Epidemiologic studies use grading systems to classify and quantitate incidence and severity of myopic changes in populations. There are key attributes required of any grading system to be useful. The grading system should be exhaustive of all possibilities of disease expression, the stages in the grading system should be relevant to important stages of the disease process and be based on objective information, and the results should be accurate and reproducible. Current classification systems grade myopia based on attributes such as tessellation, diffuse atrophy, patchy atrophy, lacquer cracks, and Fuchs spots. This list does not represent an exhaustive tabulation of possibilities, the grading of any of these attributes is quite subjective, and the presence of these findings is dependent on the population being graded. For example, tessellation is the presence of a striped pattern caused by visualization of larger choroidal blood vessels contrasted by intervening pigment in the outer choroid. Eyes with the tessellated fundus appearance have thinner choroids than eyes with a normal fundus appearance. Thinning of the choroid is associated with loss of the middle layer, allowing visualization of deeper layers. The contrast between the vessels and the pigmented portions depends in part on how much pigment is present. A highly pigmented person would have dark regions bordered by vessels while a person who is of Northern European extraction would not. For any given amount of choroidal change, a highly pigmented person would be more likely to appear to be tessellated. Fuchs spots are pigmented scars left by choroidal neovascularization.

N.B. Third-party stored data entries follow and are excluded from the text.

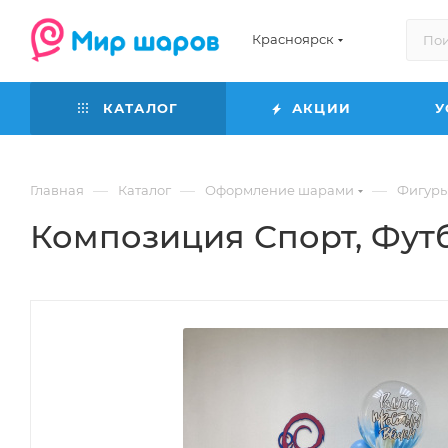
Красноярск
КАТАЛОГ
АКЦИИ
У
—
—
—
Главная
Каталог
Оформление шарами
Фигуры
Композиция Спорт, Футб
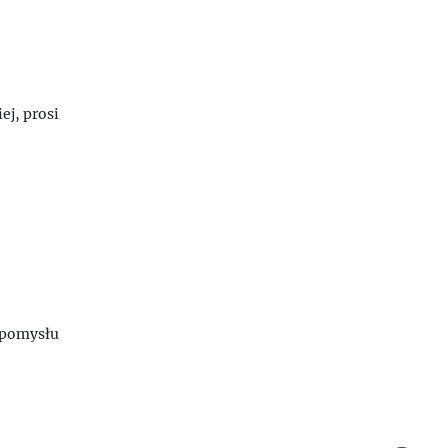
ej, prosi
o pomysłu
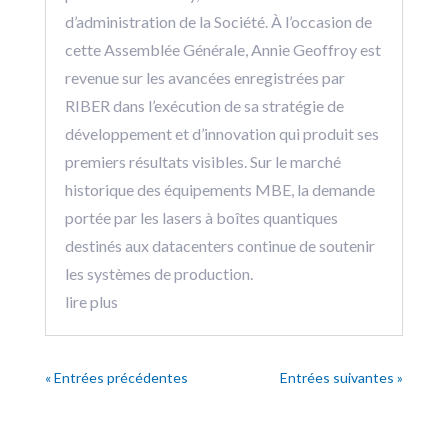
d’administration de la Société. À l’occasion de
cette Assemblée Générale, Annie Geoffroy est
revenue sur les avancées enregistrées par
RIBER dans l’exécution de sa stratégie de
développement et d’innovation qui produit ses
premiers résultats visibles. Sur le marché
historique des équipements MBE, la demande
portée par les lasers à boîtes quantiques
destinés aux datacenters continue de soutenir
les systèmes de production.
lire plus
« Entrées précédentes
Entrées suivantes »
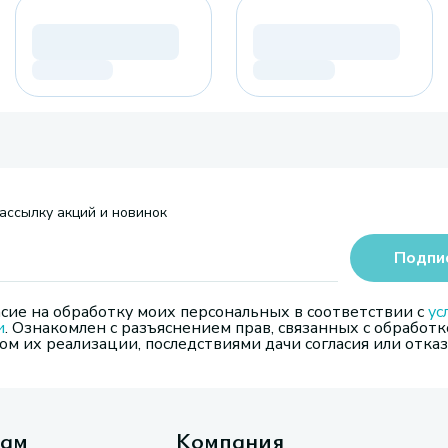
ассылку акций и новинок
Подпи
сие на обработку моих персональных в соответствии с
ус
и
. Ознакомлен с разъяснением прав, связанных с обработк
м их реализации, последствиями дачи согласия или отказ
там
Компания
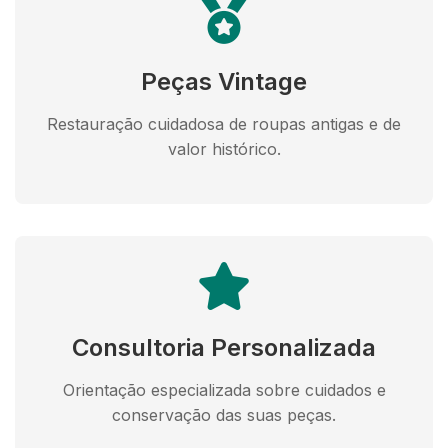
Peças Vintage
Restauração cuidadosa de roupas antigas e de
valor histórico.
Consultoria Personalizada
Orientação especializada sobre cuidados e
conservação das suas peças.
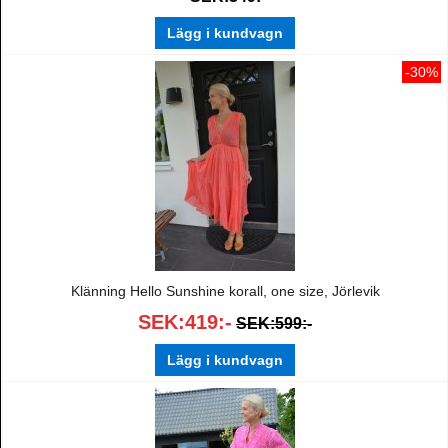
Lägg i kundvagn
-30%
Klänning Hello Sunshine korall, one size, Jörlevik
SEK:419:-
SEK:599:-
Lägg i kundvagn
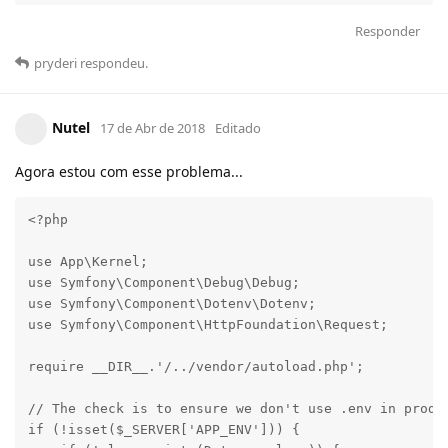
Responder
pryderi
respondeu
.
Nutel
17 de Abr de 2018
Editado
Agora estou com esse problema...
<?php

use App\Kernel;

use Symfony\Component\Debug\Debug;

use Symfony\Component\Dotenv\Dotenv;

use Symfony\Component\HttpFoundation\Request;

require __DIR__.'/../vendor/autoload.php';

// The check is to ensure we don't use .env in produc
if (!isset($_SERVER['APP_ENV'])) {
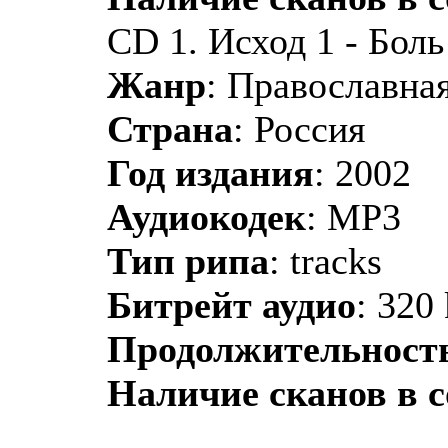
CD 1. Исход 1 - Боль
Жанр
: Православная
Страна
: Россия
Год издания
: 2002
Аудиокодек
: MP3
Тип рипа
: tracks
Битрейт аудио
: 320
Продолжительност
Наличие сканов в 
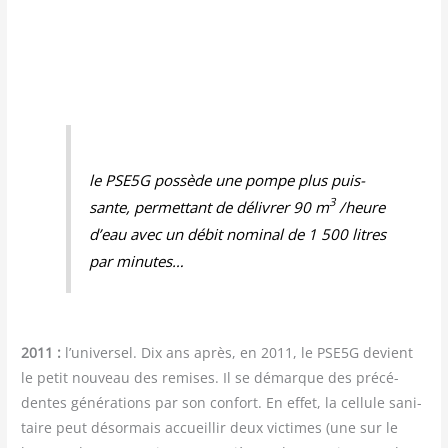
le PSE5G pos­sède une pompe plus puis­
3
sante, per­met­tant de déli­vrer 90 m
/​heure
d’eau avec un débit nomi­nal de 1 500 litres
par minutes…
2011 :
l’universel. Dix ans après, en 2011, le PSE5G devient
le petit nou­veau des remises. Il se démarque des pré­cé­
dentes géné­ra­tions par son confort. En effet, la cel­lule sani­
taire peut désor­mais accueillir deux vic­times (une sur le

It is common for patients with blonde fundi to not develop a deeply pigmented scar after choroidal neovascularization and for eyes treated with anti-VEGF agents to not develop significant scars in the first place. In the case of either tessellation or Fuchs spots, the grading of presence or absence is dependent on factors other than disease severity. Currently the only means we have to clinically evaluate the choroidal thickness in high myopes is optical coherence tomography. It would be helpful to have histologic correlation to what is visualized.